🤖 AI Summary
To address the barren-plateau problem hindering gradient-based optimization in variational quantum circuit (VQC) training, this paper proposes the first end-to-end, full-structure training framework based on particle swarm optimization (PSO). The method jointly optimizes quantum gate types (Rx/Ry/Rz/CNOT), target qubits, and rotation parameters—bypassing gradient computation entirely and thereby mitigating convergence difficulties arising from flat parameter landscapes. Evaluated on MedMNIST for multi-modal biomedical image classification, PSO-VQC achieves accuracy comparable to or exceeding that of gradient-based methods while using significantly fewer quantum gates. Key contributions are: (1) the first application of PSO to simultaneous VQC architecture search and parameter optimization; (2) a paradigm shift away from gradient dependence, enhancing training robustness and structural search efficiency; and (3) empirical validation of gradient-free optimization as a practical and effective approach in quantum machine learning.
📝 Abstract
In this work, the Particle Swarm Optimization (PSO) algorithm has been used to train various Variational Quantum Circuits (VQCs). This approach is motivated by the fact that commonly used gradient-based optimization methods can suffer from the barren plateaus problem. PSO is a stochastic optimization technique inspired by the collective behavior of a swarm of birds.

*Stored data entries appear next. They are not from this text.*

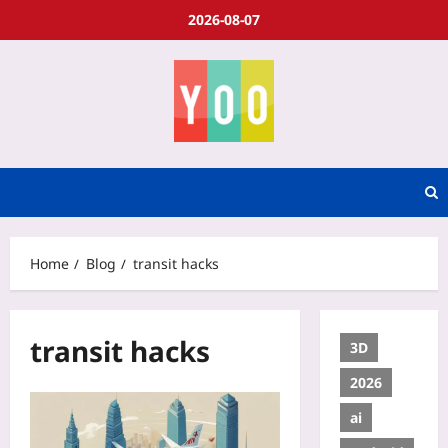
2026-08-07
Home
Blog
transit hacks
transit hacks
3D
2026
ai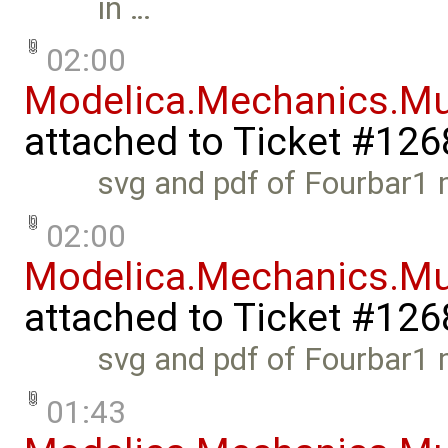
in …
02:00
Modelica.Mechanics.Mu
attached to
Ticket #126
svg and pdf of Fourbar1 
02:00
Modelica.Mechanics.Mu
attached to
Ticket #126
svg and pdf of Fourbar1 
01:43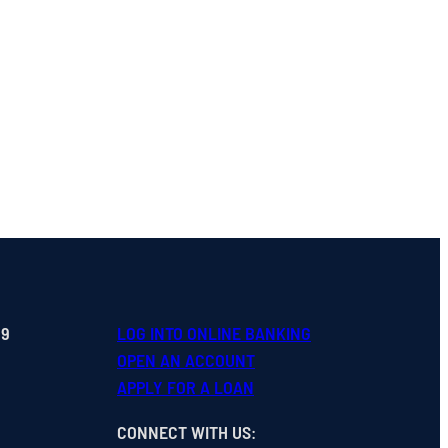
99
LOG INTO ONLINE BANKING
OPEN
AN
ACCOUNT
APPLY FOR A LOAN
CONNECT WITH US
: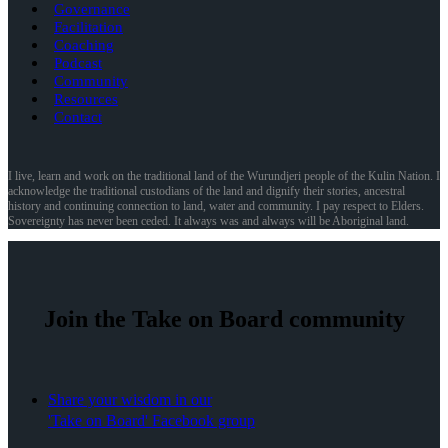
Governance
Facilitation
Coaching
Podcast
Community
Resources
Contact
I live, learn and work on the traditional land of the Wurundjeri people of the Kulin Nation. I
acknowledge the traditional custodians of the land and dignify their stories, ancestral
history and continuing connection to land, water and community. I pay respect to Elders.
Sovereignty has never been ceded. It always was and always will be Aboriginal land.
Join the Take on Board community
Share your wisdom in our
'Take on Board' Facebook group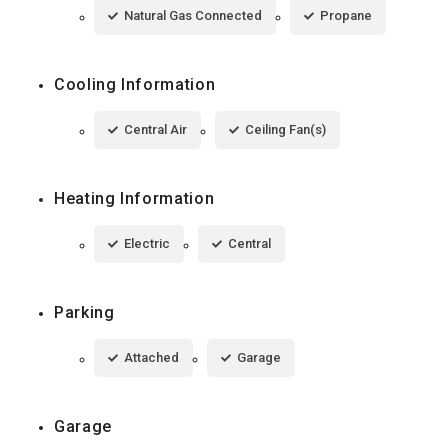
Natural Gas Connected
Propane
Cooling Information
Central Air
Ceiling Fan(s)
Heating Information
Electric
Central
Parking
Attached
Garage
Garage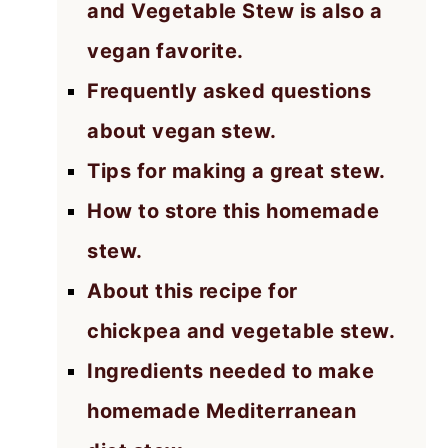
and Vegetable Stew is also a
vegan favorite.
Frequently asked questions
about vegan stew.
Tips for making a great stew.
How to store this homemade
stew.
About this recipe for
chickpea and vegetable stew.
Ingredients needed to make
homemade Mediterranean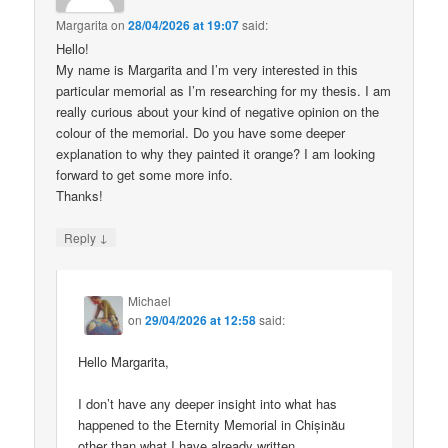
Margarita
on
28/04/2026 at 19:07
said:
Hello!
My name is Margarita and I’m very interested in this
particular memorial as I’m researching for my thesis. I am
really curious about your kind of negative opinion on the
colour of the memorial. Do you have some deeper
explanation to why they painted it orange? I am looking
forward to get some more info.
Thanks!
↓
Reply
Michael
on
29/04/2026 at 12:58
said:
Hello Margarita,
I don’t have any deeper insight into what has
happened to the Eternity Memorial in Chișinău
other than what I have already written.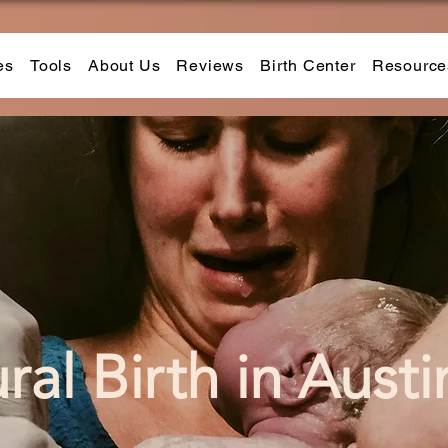
es
Tools
About Us
Reviews
Birth Center
Resource
ral Bi
r
th in Austi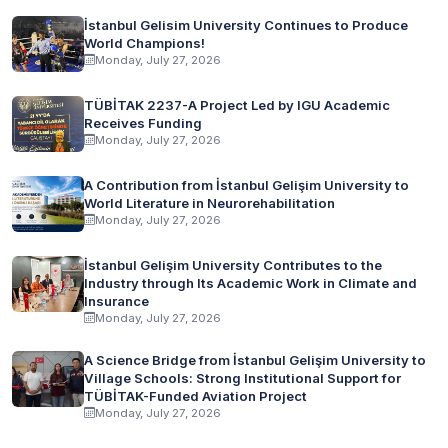
İstanbul Gelisim University Continues to Produce
World Champions!
Monday, July 27, 2026
TÜBİTAK 2237-A Project Led by IGU Academic
Receives Funding
Monday, July 27, 2026
A Contribution from İstanbul Gelişim University to
World Literature in Neurorehabilitation
Monday, July 27, 2026
İstanbul Gelişim University Contributes to the
Industry through Its Academic Work in Climate and
Insurance
Monday, July 27, 2026
A Science Bridge from İstanbul Gelişim University to
Village Schools: Strong Institutional Support for
TÜBİTAK-Funded Aviation Project
Monday, July 27, 2026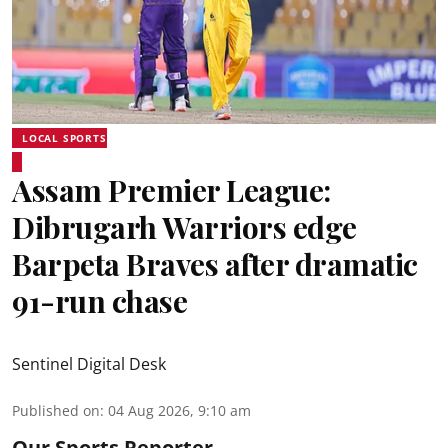
LOCAL SPORTS
Assam Premier League:
Dibrugarh Warriors edge
Barpeta Braves after dramatic
91-run chase
Sentinel Digital Desk
Published on
:
04 Aug 2026, 9:10 am
Our Sports Reporter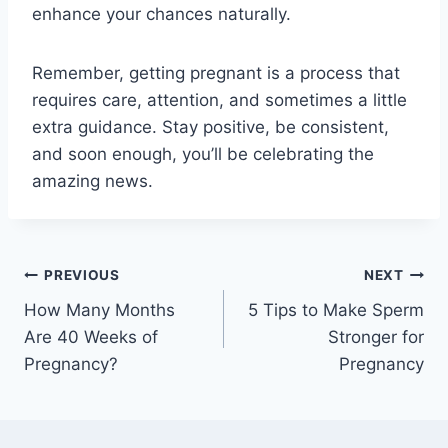
enhance your chances naturally.
Remember, getting pregnant is a process that
requires care, attention, and sometimes a little
extra guidance. Stay positive, be consistent,
and soon enough, you’ll be celebrating the
amazing news.
Post
PREVIOUS
NEXT
How Many Months
5 Tips to Make Sperm
navigation
Are 40 Weeks of
Stronger for
Pregnancy?
Pregnancy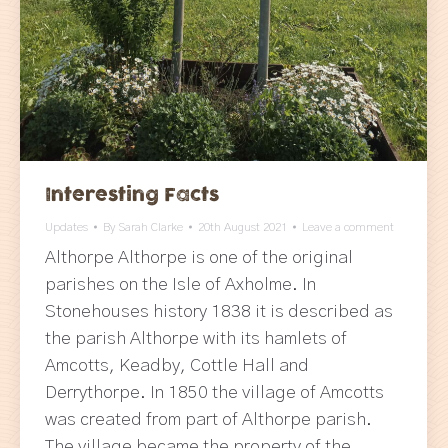
Interesting Facts
Updates
By
Sarah Clarke
20th August 2021
Leave a comment
Althorpe Althorpe is one of the original
parishes on the Isle of Axholme. In
Stonehouses history 1838 it is described as
the parish Althorpe with its hamlets of
Amcotts, Keadby, Cottle Hall and
Derrythorpe. In 1850 the village of Amcotts
was created from part of Althorpe parish.
The village became the property of the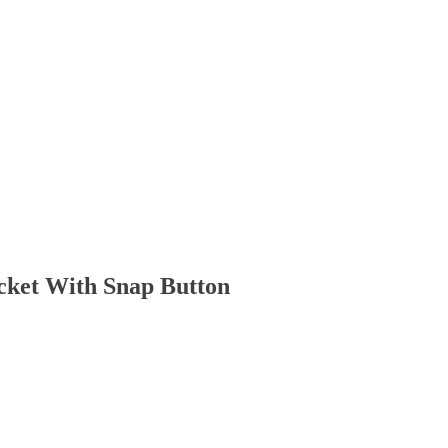
cket With Snap Button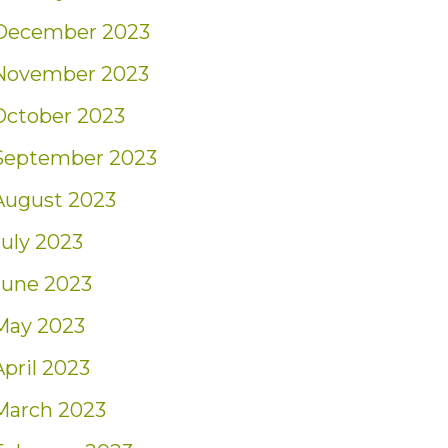
December 2023
November 2023
October 2023
September 2023
August 2023
July 2023
June 2023
May 2023
April 2023
March 2023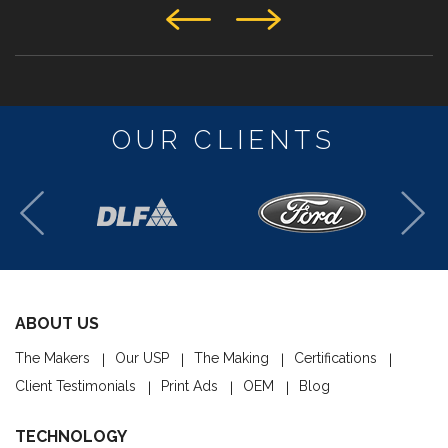
OUR CLIENTS
ABOUT US
The Makers
Our USP
The Making
Certifications
Client Testimonials
Print Ads
OEM
Blog
TECHNOLOGY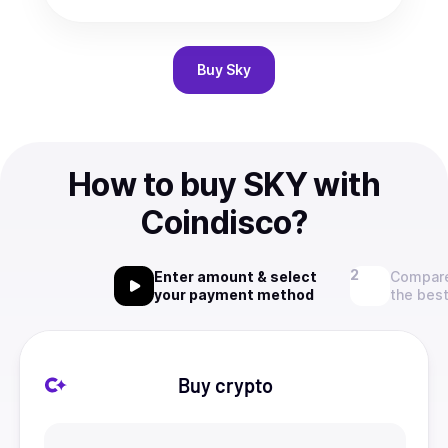
Buy
Sky
How to buy SKY with
Coindisco?
Enter amount & select
Compare
your payment method
the best
Buy crypto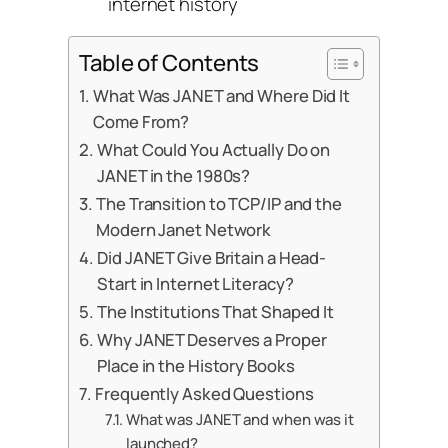
internet history
Table of Contents
What Was JANET and Where Did It
Come From?
What Could You Actually Do on
JANET in the 1980s?
The Transition to TCP/IP and the
Modern Janet Network
Did JANET Give Britain a Head-
Start in Internet Literacy?
The Institutions That Shaped It
Why JANET Deserves a Proper
Place in the History Books
Frequently Asked Questions
What was JANET and when was it
launched?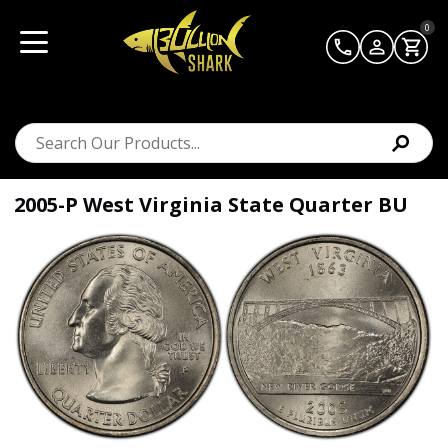
0
2005-P West Virginia State Quarter BU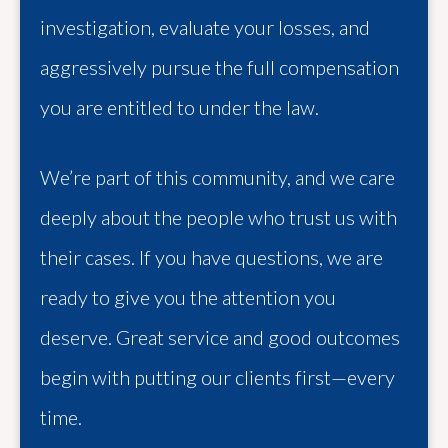
investigation, evaluate your losses, and
aggressively pursue the full compensation
you are entitled to under the law.
We’re part of this community, and we care
deeply about the people who trust us with
their cases. If you have questions, we are
ready to give you the attention you
deserve. Great service and good outcomes
begin with putting our clients first—every
time.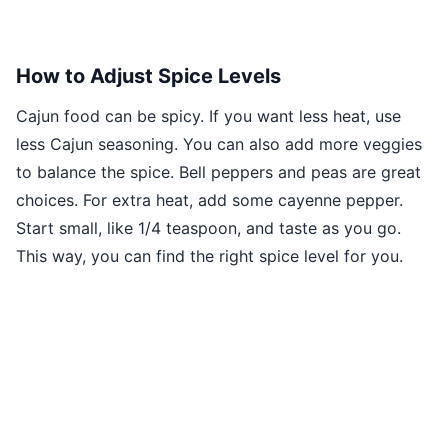
How to Adjust Spice Levels
Cajun food can be spicy. If you want less heat, use
less Cajun seasoning. You can also add more veggies
to balance the spice. Bell peppers and peas are great
choices. For extra heat, add some cayenne pepper.
Start small, like 1/4 teaspoon, and taste as you go.
This way, you can find the right spice level for you.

The dimension of the swarm, the number of iterations of the algorithm, and the number of trainable parameters can be set. In this study, PSO has been used to train the entire structure of VQCs, allowing it to select which quantum gates to apply, the target qubits, and the rotation angle, in case a rotation is chosen. The algorithm is restricted to choosing from four types of gates: Rx, Ry, Rz, and CNOT. The proposed optimization approach has been tested on various datasets of the MedMNIST, which is a collection of biomedical image datasets designed for image classification tasks. Performance has been compared with the results achieved by classical stochastic gradient descent applied to a predefined VQC. The results show that the PSO can achieve comparable or even better classification accuracy across multiple datasets, despite the PSO using a lower number of quantum gates than the VQC used with gradient descent optimization.